HAM, like Helsinki Art Museum. Sorry, we’re not going to talk about food 😉
Tennispalatsi hosted a retrospective exhibition on Yayoi Kusama, “one of the most famous artists in the world”, though I had never heard about her. We visited the museum on New Year’s Eve (after Finlandia-talo), as it was free during the evening. Before going upstairs. to the bigger hall, we got introdued to Kusama’s life by a slideshow presenting the most important events of her life.
The artist’s biography revealed a tortured soul and a self-aware personality that led Kusama to experiment with hallucinations and settle on her own will at an asylum in Japan, where she still resides.

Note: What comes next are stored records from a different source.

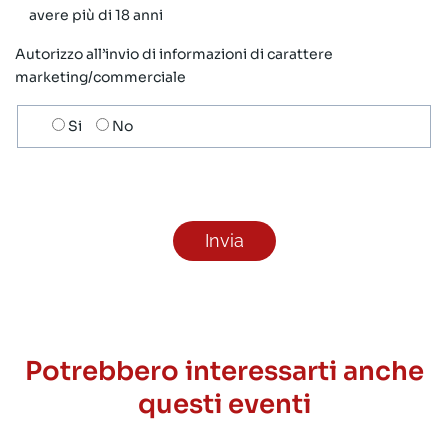
avere più di 18 anni
Autorizzo all’invio di informazioni di carattere
marketing/commerciale
Scelta
Si
No
invio
ricezione
newsletter
Potrebbero interessarti anche
questi eventi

After that, the exhibition’s top floor gave a better view of Kusama’s large scale works in which mirrors send hundreds of reflections back at you, along with phalluses or pumpkins, some of the artist’s obsessions.
Pumpkins. I guess we’re actually talking about food. I loved those big, round metallic sculptures. Photography-wise, the textures were fascinating, as was the light’s reflection. Definitely food (ahah) for thought there. Which version do you prefer, color or black & white?
Kusama tried fashion and design, painting and drawing, and mocked items such as bank notes. However, what struck me the most was color, ever present. You know it, I love colors, so you can imagine how much I enjoyed walking around there, meandering among giant vegetables and colorful clothes.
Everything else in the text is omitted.